While most of the utilities H2Oscore is currently working with only provide data with their quarterly billing cycles, MeterHero will allow users to track their consumption in real time, Young said. It is partly modeled after exercise apps like the running and cycling app Strava, said Young, an avid cyclist himself.
“We have a sense of urgency that means we want to move a lot faster than the water utilities are either willing or able to do,” Young said. “We’re hearing from our residents and businesses that they want better information, more frequently… As we find [some utilities] excited about what we’re doing, but not excited about moving quickly, then you have to adjust to that.”
H2Oscore will continue to seek and form partnerships with utilities, but MeterHero is intended to provide a secondary source of revenue that will let the startup bring on more paying customers more quickly. Signing up for the beta version is free, but the final product will be a paid app.
MeterHero will essentially allow a smartphone to operate like a smart meter reader, Young said. It will, however, start as a Web-based application that can run through a smartphone’s Web browser; iOS and Android apps are in the works.
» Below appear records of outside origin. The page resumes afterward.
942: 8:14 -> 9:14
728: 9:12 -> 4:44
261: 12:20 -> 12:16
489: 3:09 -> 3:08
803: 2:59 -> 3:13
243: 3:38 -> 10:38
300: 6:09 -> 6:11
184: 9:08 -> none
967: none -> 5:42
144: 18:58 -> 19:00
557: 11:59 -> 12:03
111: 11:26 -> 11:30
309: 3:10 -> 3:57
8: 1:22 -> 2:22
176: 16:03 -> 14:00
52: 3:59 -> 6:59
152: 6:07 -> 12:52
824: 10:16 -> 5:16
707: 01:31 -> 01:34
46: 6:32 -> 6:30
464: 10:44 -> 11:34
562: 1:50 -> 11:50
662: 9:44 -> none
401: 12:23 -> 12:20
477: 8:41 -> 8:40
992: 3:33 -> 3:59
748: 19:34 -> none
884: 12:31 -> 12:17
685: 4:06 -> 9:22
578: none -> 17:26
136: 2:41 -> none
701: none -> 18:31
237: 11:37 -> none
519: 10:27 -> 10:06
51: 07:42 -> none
A user will simply walk to a building’s water, electricity, and/or natural gas meters, input the consumption numbers into the app, and click “submit.” Using past data points stored in H2Oscore’s system, the company will analyze a user’s consumption pattern, like how many gallons of water they’re using per day.
The analysis of electricity and natural gas use is new for H2Oscore. Young was partly inspired to start the company after students in an environmental politics class he was teaching at Marquette University in 2011 brainstormed ideas to help people understand how much water they use.
But H2Oscore customers were asking to be able to track energy use as well, Young said.
“For the end user, they think of water and electricity as sort of part of the same thing,” Young said. “What we do is not necessarily only useful for water. That was kind of our starting point.”
Businesses and employees will be able to sign up for a subscription to MeterHero and track their workplace’s water and energy consumption. The app will also allow consumers to monitor their water and energy use at home.
For a business, signing up for MeterHero is a simple add-on that could lower utility costs without requiring a significant investment in retrofitting old HVAC systems or buying new, energy-efficient light bulbs. But if they do make those investments, MeterHero makes it easier to quantify the impact, Young said.
H2Oscore has signed up a few businesses for its pilot, but it is also forming partnerships with schools and nonprofits that would use MeterHero as a learning tool for students, Young said. The youths would take meter readings at school and/or at home, talk about the findings in class, graph the data, and more.
“The schools [and organizations] were just ecstatic about it,” Young said. “[Students] have a firsthand sense of how we get our water, how we measure our energy, the kinds of things that cause it to go up or down. That’s really powerful for kids in terms of education.”
Young recognizes that H2Oscore, which is currently raising a financing round and participating in a Milwaukee water-startup accelerator program, runs the risk of taking on too many things at once.
“The tension we face is spreading ourselves too thin, versus finding the true identity of H2Oscore and finding a set of products that have enough revenue associated with them and that complement each other and allow us to really develop as a company,” Young said. “But if you don’t try, the other option is just to sit around and fail.”